Threat actors are exploiting a recently disclosed vulnerability in Citrix Netscaler ADC and Gateway appliances in order to target professional services, technology and government organizations.
The critical-severity flaw (CVE-2023-4966) was first disclosed by Citrix on Oct. 10, when the company released patches. Mandiant researchers on Tuesday said that they identified zero-day exploitation of the flaw in the wild starting in late August; additionally, Citrix updated its advisory on Tuesday to state that exploits have been observed. According to Citrix, the flaw stems from an unauthenticated buffer-related issue and could enable sensitive information disclosure.
“Successful exploitation could result in the ability to hijack existing authenticated sessions, therefore bypassing multi-factor authentication or other strong authentication requirements,” according to Mandiant researchers in a Tuesday alert. “These sessions may persist after the update to mitigate CVE-2023-4966 has been deployed. Additionally, we have observed session hijacking where session data was stolen prior to the patch deployment, and subsequently used by a threat actor.”
Depending on the permissions and scope of access allowed by the identity or session, the authenticated session hijacking could give threat actors further downstream access, said Mandiant researchers.
“A threat actor could utilize this method to harvest additional credentials, laterally pivot, and gain access to additional resources within an environment,” they said.
Various versions are impacted by the flaw, including NetScaler ADC and NetScaler Gateway 14.1 before 14.1-8.50, NetScaler ADC and NetScaler, Gateway 13.1 before 13.1-49.15, NetScaler ADC and NetScaler Gateway 13.0 before 13.0-92.19, NetScaler ADC 13.1-FIPS before 13.1-37.164, NetScaler ADC 12.1-FIPS before 12.1-55.300 and NetScaler ADC 12.1-NDcPP before 12.1-55.300.

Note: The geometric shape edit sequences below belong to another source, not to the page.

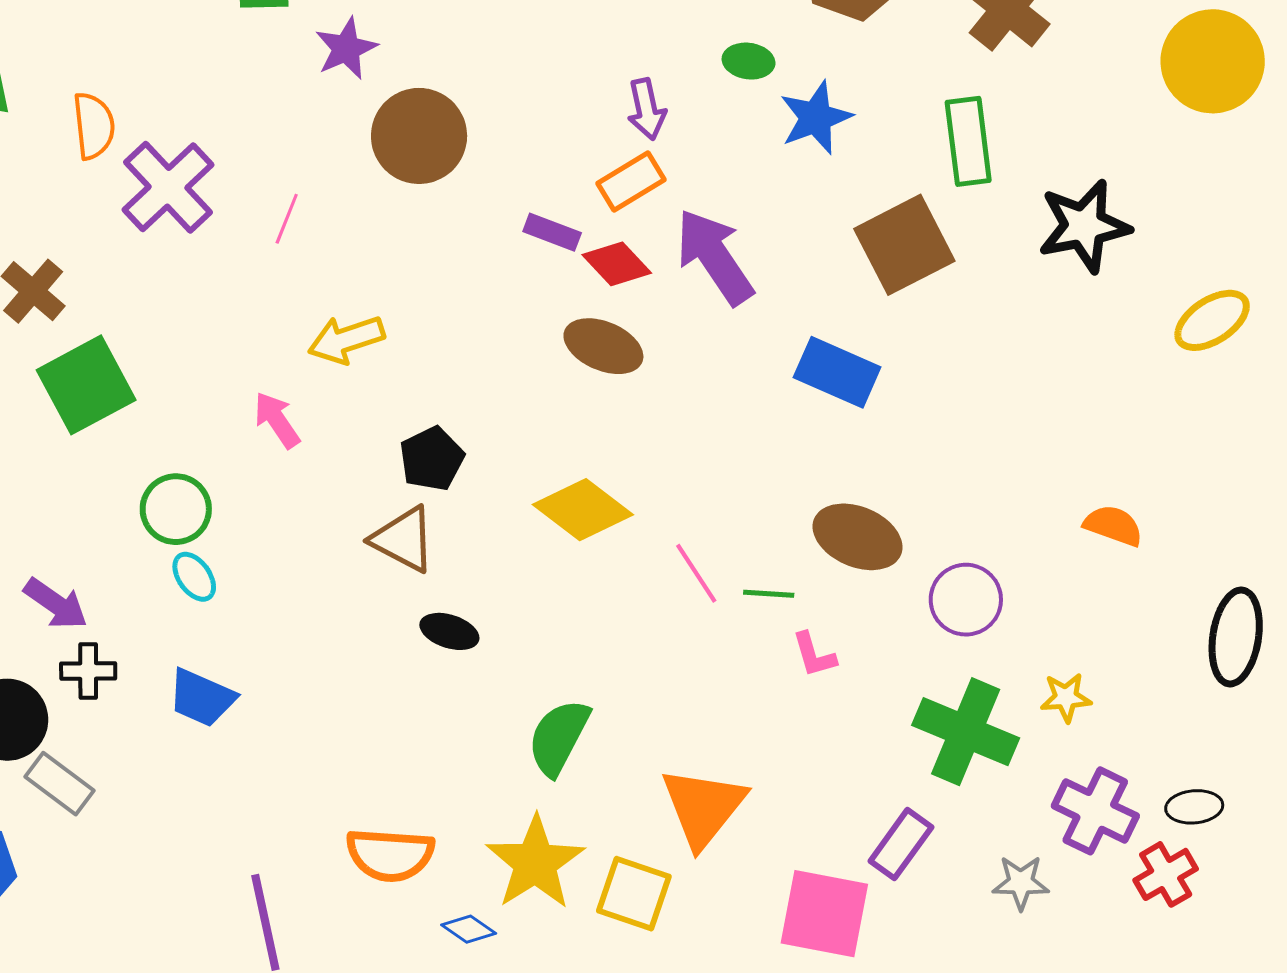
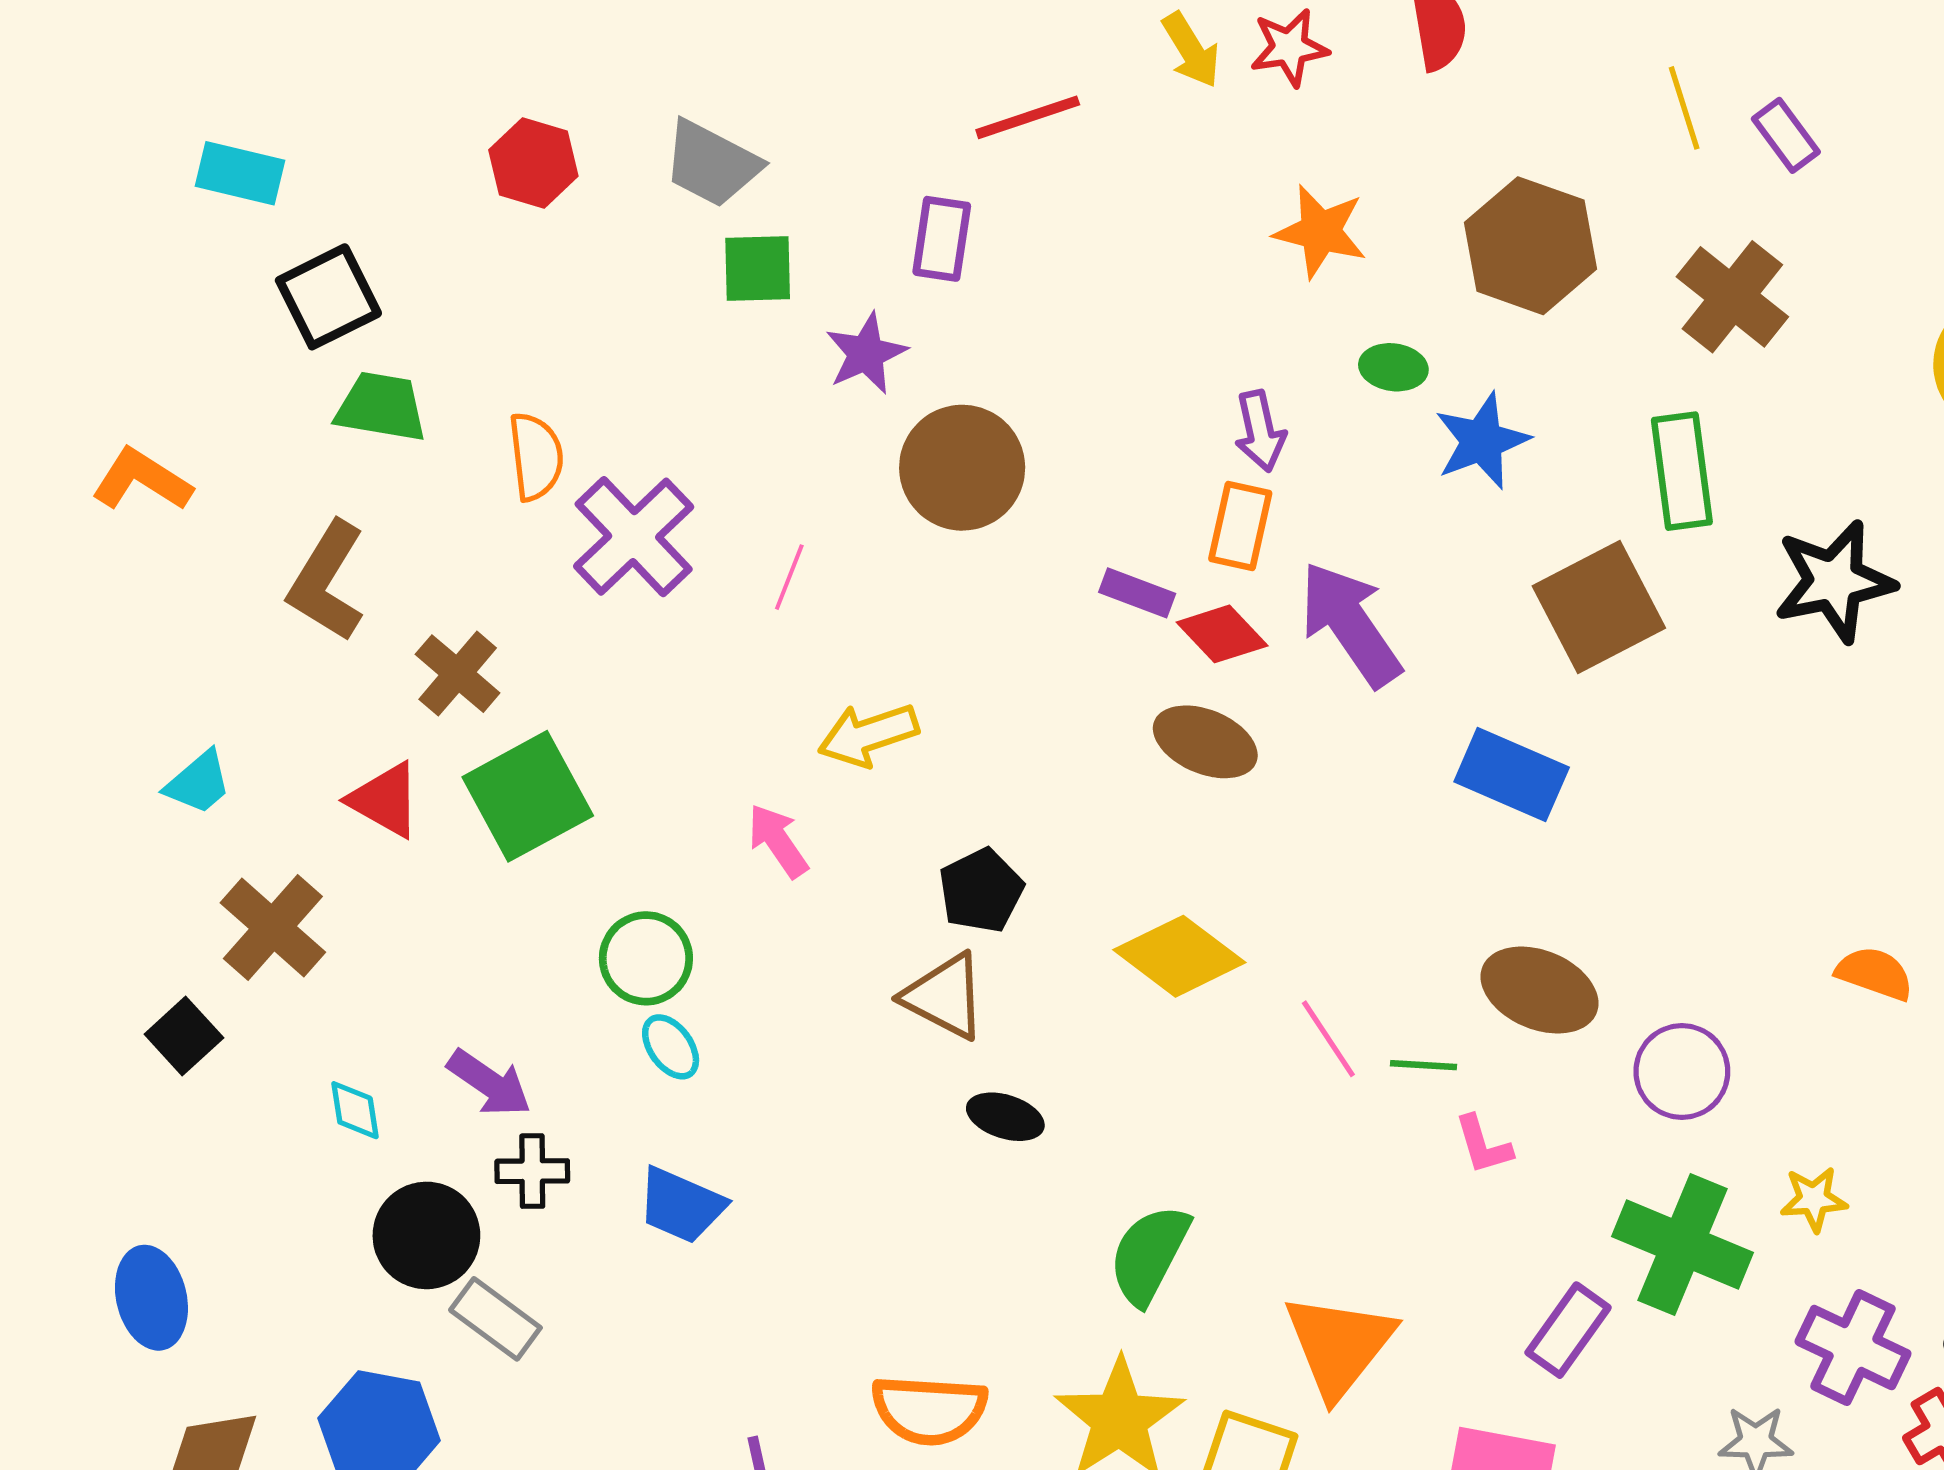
orange rectangle: (631, 182) -> (1240, 526), turned -46
purple rectangle: (901, 844) -> (1568, 1330), moved

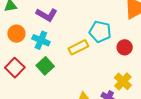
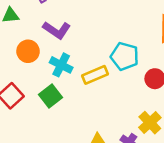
orange circle: (16, 34) -> (28, 51), moved
cyan cross: (41, 40) -> (61, 65), moved

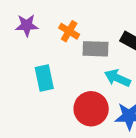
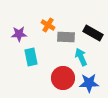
purple star: (27, 25) -> (19, 34), moved
cyan arrow: (117, 78) -> (81, 57), turned 42

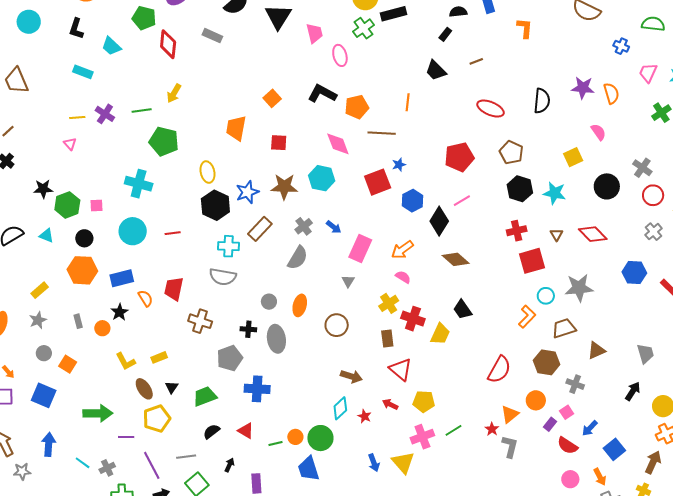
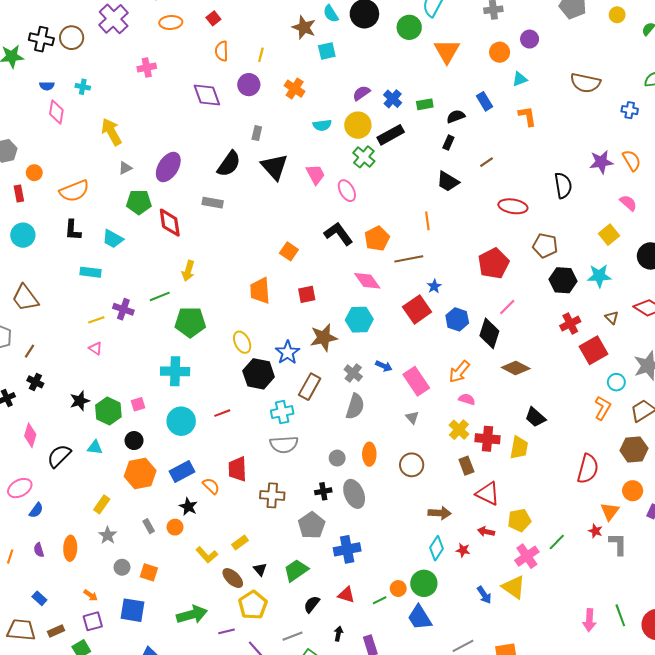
black L-shape: (322, 94) -> (338, 234), turned 40
pink rectangle: (360, 248) -> (416, 381), turned -44

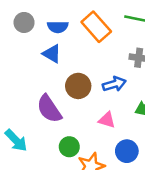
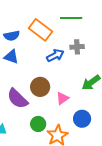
blue arrow: (114, 84) -> (55, 55), moved
brown circle: (78, 86) -> (40, 87), moved
pink triangle: (107, 120) -> (62, 98), turned -40

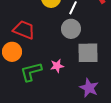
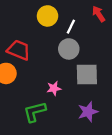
green L-shape: (31, 72) -> (35, 112), moved
purple star: (89, 88) -> (88, 112), turned 30

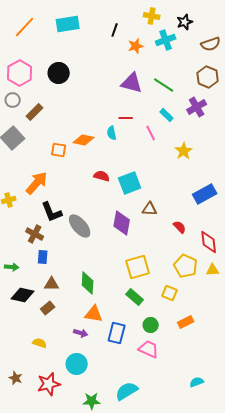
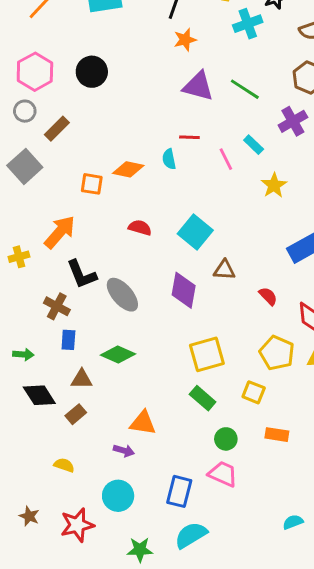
orange star: (136, 46) -> (185, 40), moved
cyan rectangle: (167, 115) -> (254, 145), moved
red semicircle: (102, 176) -> (140, 228), moved
cyan square: (130, 183) -> (195, 232), turned -30
green diamond: (88, 283) -> (118, 354), moved, turned -70
black diamond: (23, 295) -> (39, 395), turned 45
orange rectangle: (186, 322) -> (277, 435), turned 35
blue rectangle: (117, 333) -> (179, 491), moved

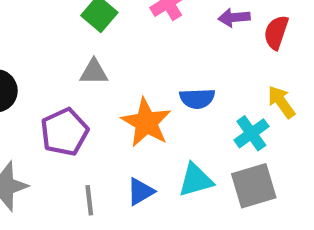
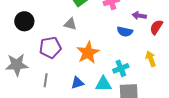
blue semicircle: (197, 99) -> (125, 32), moved
cyan cross: (251, 133) -> (121, 68), moved
gray line: (89, 200) -> (46, 80), moved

Both Citrix and Mandiant researchers urged companies using impacted product versions to update as soon as possible, with Mandiant releasing a guide on Tuesday outlining additional steps for remediating and reducing risks that are related to the flaw. If organizations can’t immediately apply patches, Mandiant researchers recommended they enforce ingress IP address restrictions to limit any potential exposure and attack surface until they can do so. Given that sessions may persist after patches have been deployed, researchers also recommended that organizations terminate all active and persistent sessions post-patch deployment and outlined steps for investigating any potential malicious activity.
"To date, Mandiant has not identified any available logs or other artifacts resident on NetScaler appliances that record evidence of exploitation," said researchers.
Security flaws in Netscaler ADC and Gateway appliances, part of Citrix’s line of networking products, have previously been targeted by threat actors. A remote code execution flaw (CVE-2023-3519) in Netscaler ADC and Gateway made waves earlier this year, with three separate threat actors leveraging the bug in their campaigns.